The ASA said it cannot understand how restaurants over the island are given permission to operate on takeaway basis and also by providing delivery services to their products while restaurants at local clubs remained closed.
“Since the start of restrictions imposed, sports facilities have been closed leaving all athletes to fend for themselves and find alternative training methods,” the ASA said in its statement.
“Also, whilst restaurants were allowed, indeed urged to continue serving take-away food and delivering their meals around the island, all catering establishments in any sports facility were not given this opportunity.

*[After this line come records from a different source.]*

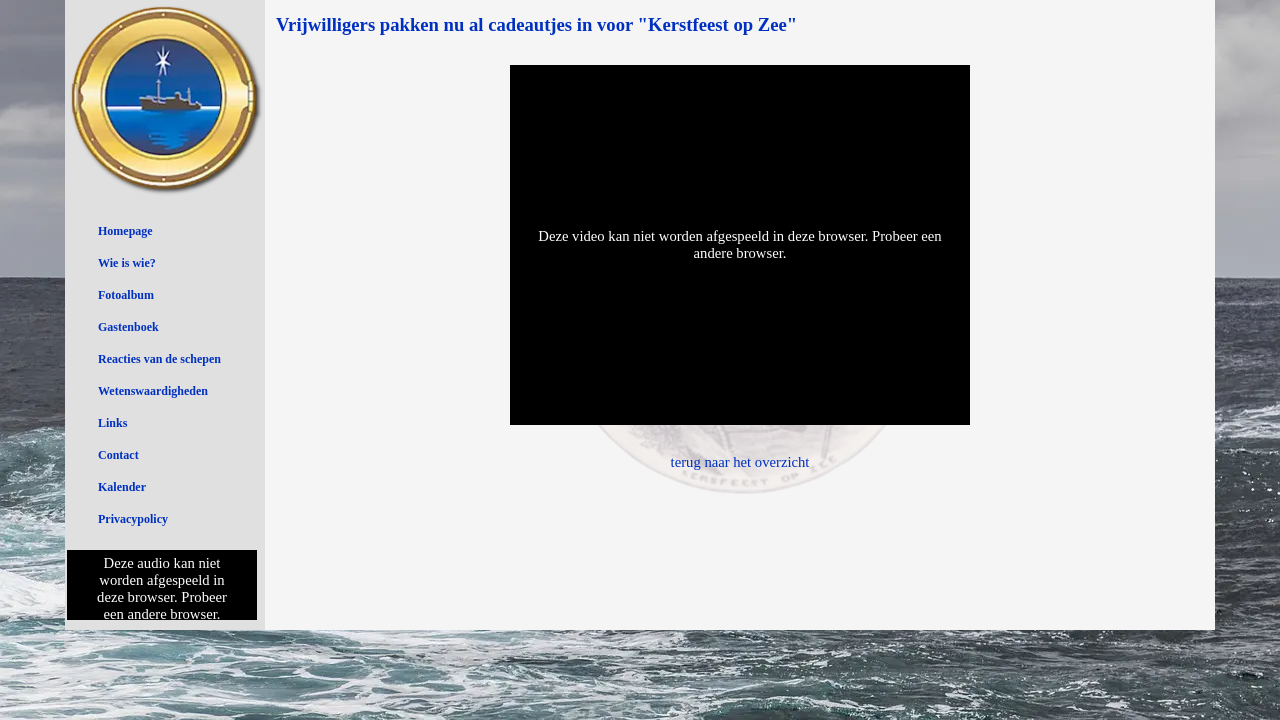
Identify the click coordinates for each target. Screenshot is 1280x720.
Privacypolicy (133, 519)
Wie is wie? (127, 263)
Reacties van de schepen (159, 359)
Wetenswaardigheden (153, 391)
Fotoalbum (126, 295)
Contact (118, 455)
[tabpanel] (740, 25)
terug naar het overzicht (740, 462)
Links (112, 423)
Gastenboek (128, 327)
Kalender (122, 487)
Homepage (125, 231)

“They have been completely shut down.
“In aquatic sports, most clubs receive a great part of their revenue from such catering establishments and as such now find themselves in dire straits.
“They are expected to continue employing professional coaches and pay wages to some of their athletes whilst not being in a position to collect money from their nursery subscriptions, memberships or indeed rent due from the catering establishments or diving centres on their club premises.”
The ASA said that acquatic sport clubs are facing the prospects of receiving very little revenue from their sponsors, leaving them without any source of income.
“Considering the overall economic effect of this pandemic, they may also face problems from their sponsors,” the ASA said.
“Unfortunately, since clubs are run by dedicated volunteers and, unlike football (for example), receive no funds form the European body, all their sources of income have been truncated.”